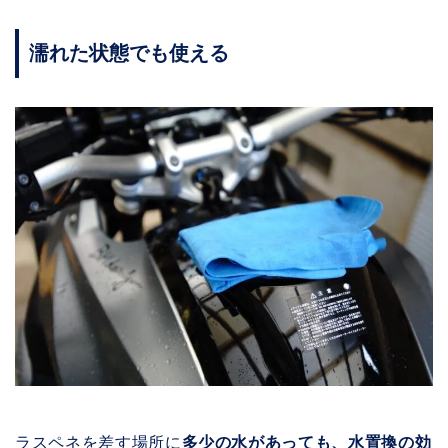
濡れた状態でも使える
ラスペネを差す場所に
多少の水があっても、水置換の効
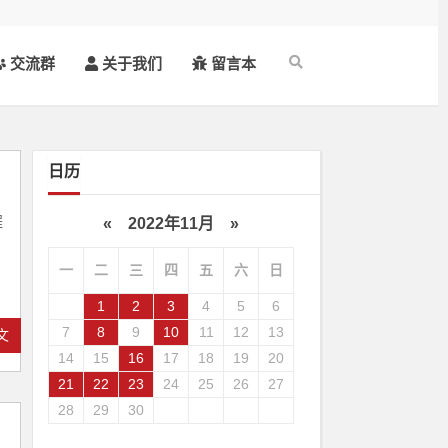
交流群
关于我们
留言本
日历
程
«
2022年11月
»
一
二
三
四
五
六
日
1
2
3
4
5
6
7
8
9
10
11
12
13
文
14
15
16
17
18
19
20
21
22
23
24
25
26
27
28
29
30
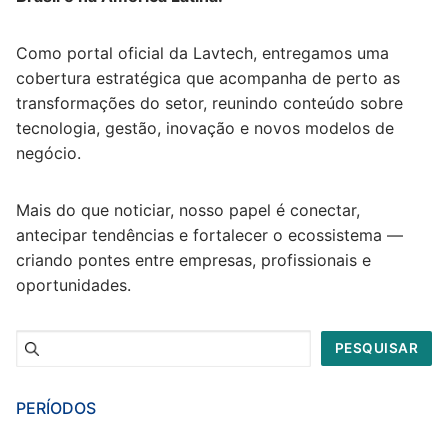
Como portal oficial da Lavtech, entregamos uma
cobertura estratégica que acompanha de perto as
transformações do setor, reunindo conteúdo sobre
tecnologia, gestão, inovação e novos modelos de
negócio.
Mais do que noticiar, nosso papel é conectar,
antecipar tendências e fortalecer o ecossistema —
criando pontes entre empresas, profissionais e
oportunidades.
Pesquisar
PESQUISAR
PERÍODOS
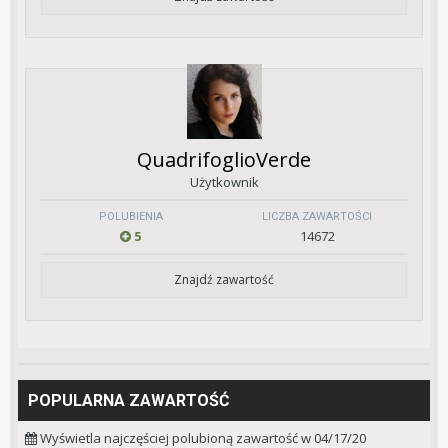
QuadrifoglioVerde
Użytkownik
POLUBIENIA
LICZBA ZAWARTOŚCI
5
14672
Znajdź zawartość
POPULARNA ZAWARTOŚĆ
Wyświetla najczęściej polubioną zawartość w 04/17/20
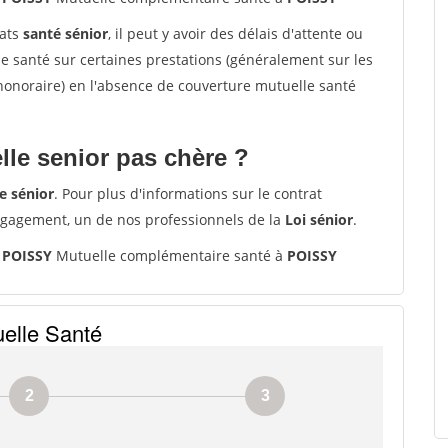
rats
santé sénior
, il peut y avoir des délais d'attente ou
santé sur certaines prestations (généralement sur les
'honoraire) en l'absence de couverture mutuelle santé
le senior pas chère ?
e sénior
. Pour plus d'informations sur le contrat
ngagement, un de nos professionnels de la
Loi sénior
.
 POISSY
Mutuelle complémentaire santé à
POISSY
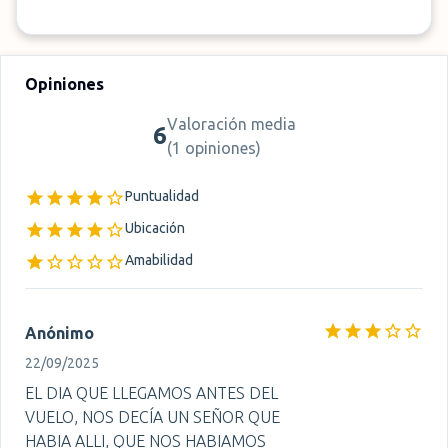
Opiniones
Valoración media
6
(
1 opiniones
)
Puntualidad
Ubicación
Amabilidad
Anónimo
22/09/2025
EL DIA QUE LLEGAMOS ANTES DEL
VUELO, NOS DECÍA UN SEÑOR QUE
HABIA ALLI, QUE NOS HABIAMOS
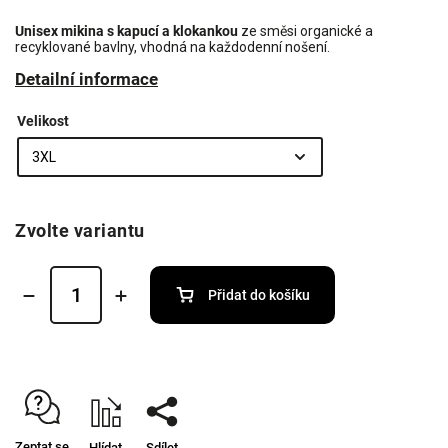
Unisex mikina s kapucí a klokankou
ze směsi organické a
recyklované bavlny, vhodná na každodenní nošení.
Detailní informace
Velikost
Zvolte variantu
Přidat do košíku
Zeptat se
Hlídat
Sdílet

-*-

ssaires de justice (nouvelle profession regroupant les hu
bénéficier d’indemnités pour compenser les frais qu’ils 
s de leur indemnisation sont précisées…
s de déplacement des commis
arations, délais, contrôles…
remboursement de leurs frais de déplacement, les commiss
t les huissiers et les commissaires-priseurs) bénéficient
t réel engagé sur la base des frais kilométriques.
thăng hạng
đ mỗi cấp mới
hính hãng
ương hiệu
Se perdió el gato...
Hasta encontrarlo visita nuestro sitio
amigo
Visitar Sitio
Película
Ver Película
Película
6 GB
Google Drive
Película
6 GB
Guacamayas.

-*-

» WHAT IS EXPECTED:
Please copy every line of the material that contains the word "santé".

» SOLUTION TO THIS TASK:
santé sénior
santé sur certaines prestations (généralement sur les
'honoraire) en l'absence de couverture mutuelle santé
Mutuelle complémentaire santé à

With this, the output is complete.